Olina vs CRA
Two recent giants in their price category. CRA is new king of the budget v-shapes ($15), Olina is the interesting new entry in the $100 bright neutral category. They are in the very different price categories, but let see how they are compared one to another.
Tips
- Narrow bore S stock tips
- S stock tips
Build and look
- Olina is medium size and light, very beautiful with marble plate and shine, blue aluminum shell.
- CRA is small and very light, with nice see trough resin.
1 > 2
Olina wins it for me. Good build and I really like the look.
Comfort
- Good. Comfortable. Has some movement which needs readjustment.
- Perfect. Small, very light. Plug n’ play.
1 < 2
CRA wins it here, but it’s not that the Olina is uncomfortable. CRA is really small, light and achieve fantastic seal. Everything you expect from IEM.
Isolation
- Very bad. 2 vents per shell. Almost open back.
- Very good. Despite having a tiny vent on an inner side of the shell, it does a solid block of the oustide noises.
1 < 2
CRA wins it easily. It is in fact one of the best isolation on a vented design I’ve heard, yet.
Tonality
Bass
- Gradual fall from +6dB. Perfectly tuned. Warm, punchy, boomy bass.
- Gradual fall from +13dB. Big, fun sub bass tuning. Not impeding into mids. Impactful. controlled, but overly boosted.
1 >= 2
Olina is better in tuning and naturalness. Somewhat lacking in control. CRA would have impressive control, but that is mitigated by overly boosted sub bass. Olina is better by less exaggerated tuning and warm timbre. However, CRA bass is not far behind.
Test tracks:
Chameleon - Trentemoller
Sadness - Enigma
They Just Haven’t Seen It - San Holo
Mids
- Great. A little pronounced in upper midrange.
- Great. A little tamed in upper midrange.
1 >= 2
Both have greatly tuned mids. Olina wins on clarity, but not by much.
Test tracks:
Crazy - Daniela Andrade
My Work - JFDR
Treble
- Excellent. Nice extension. A little hot in the presence region.
- Problematic. Nice, uniform extension. Too sharp in the presence region, bound with big mid treble peak gives piercing sharp sound, especially with larger volumes.
1 > 2
Biggest CRA issue. Despite achieving great treble response, tuning issues make it sharp, sibilant and unnatural. Olina can get hot in treble, but never crossing into sharp, sibilant territory.
Test tracks:
Red Light Zone - Colonia
Overall
1 > 2
Olina has great tuning over all registers. CRA has exaggerated sub bass, but done in a tasteful manner. Real problem is treble which, while extended, is sibilant and unnatural.
Technicalities
Detail
- Very good.
- Good.
1 > 2
Olina is clearer and more detailed.
Test tracks:
Dire Straits - Love Over Gold
Imaging
- Solid.
- Very good.
1 > 2
Olina imaging is more precise and soundstage is much bigger.
Test tracks:
Nils Frahm - An Aborted Beginning
Dynamics
- Very good.

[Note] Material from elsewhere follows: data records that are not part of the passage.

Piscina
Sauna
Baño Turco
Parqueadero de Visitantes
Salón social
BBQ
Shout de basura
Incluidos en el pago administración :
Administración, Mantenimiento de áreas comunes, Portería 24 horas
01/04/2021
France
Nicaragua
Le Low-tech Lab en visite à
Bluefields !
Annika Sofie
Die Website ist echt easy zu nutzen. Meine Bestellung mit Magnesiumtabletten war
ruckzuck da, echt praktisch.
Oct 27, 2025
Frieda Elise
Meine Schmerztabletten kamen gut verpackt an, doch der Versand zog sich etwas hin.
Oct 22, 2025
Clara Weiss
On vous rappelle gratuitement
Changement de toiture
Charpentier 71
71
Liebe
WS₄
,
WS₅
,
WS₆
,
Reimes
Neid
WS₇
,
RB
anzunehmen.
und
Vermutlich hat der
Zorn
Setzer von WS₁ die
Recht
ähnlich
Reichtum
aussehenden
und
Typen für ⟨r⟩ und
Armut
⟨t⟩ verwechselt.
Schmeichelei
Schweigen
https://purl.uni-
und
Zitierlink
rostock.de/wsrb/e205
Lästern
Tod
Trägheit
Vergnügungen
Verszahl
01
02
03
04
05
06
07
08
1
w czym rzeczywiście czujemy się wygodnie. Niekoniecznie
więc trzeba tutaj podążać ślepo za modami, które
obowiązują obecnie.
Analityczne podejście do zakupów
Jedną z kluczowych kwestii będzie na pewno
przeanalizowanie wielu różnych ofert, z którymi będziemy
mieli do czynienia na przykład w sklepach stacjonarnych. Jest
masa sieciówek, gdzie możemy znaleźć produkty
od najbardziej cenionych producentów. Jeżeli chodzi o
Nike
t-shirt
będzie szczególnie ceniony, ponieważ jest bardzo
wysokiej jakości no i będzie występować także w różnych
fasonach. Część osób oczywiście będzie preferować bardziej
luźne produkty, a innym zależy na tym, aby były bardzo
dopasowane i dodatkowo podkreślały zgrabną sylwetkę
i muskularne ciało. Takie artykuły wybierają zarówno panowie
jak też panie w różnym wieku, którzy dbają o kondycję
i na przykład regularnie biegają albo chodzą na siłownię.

Bass punch is excellent.
- Good.
1 > 2
Olina wins it with refinement and excellent bass punch. CRA is very good with authoritative bass hits.
Test tracks:
Dire Straits - The Man’s Too Strong
Chemical Brothers - Leave Home
Overall
Technicalities are clear on the Olina side, but CRA is very good in detail and dynamics.
Value
- redefines the price bracket
- worth the blind
1 < 2
CRA is the greatest value in HiFi currently. At it’s price it managed to make so much of that good, that nothing can be compared to it. Tuning, comfort, isolation, detachable cable, optional mic. Olina is great new contender in the $100 arena, it gets most of the stuff right and very little wrong.
Overall
Olina
Pros: really big soundstage, great punch n’ slam, comfortable build, great looks
Cons: abysmal isolation, which makes it unusable in the noisy environments, hot upper mids. Hot upper mids would be manageable on medium volume, but with low isolation this makes them unusable outside
CRA
Pros: comfort, fit, very good isolation, fun but clean, controlled and detailed bass, excellent mids, fantastic treble extension (rarity with single DD), very good dynamics (rarity at the price point), very detailed sound (unavailable previously at the price point), easy to drive, microphone (optional)
Cons: too sharp in the presence region, big mid treble peak, piercing sharp sound, sibilant, unnatural plasticky cymbals
Olina mostly wins easily in every category, which is to be expected at almost 7x the price, but it is surprising how much CRA gets right for so little money. If they managed to control treble a little more, it would easily be an end set for many.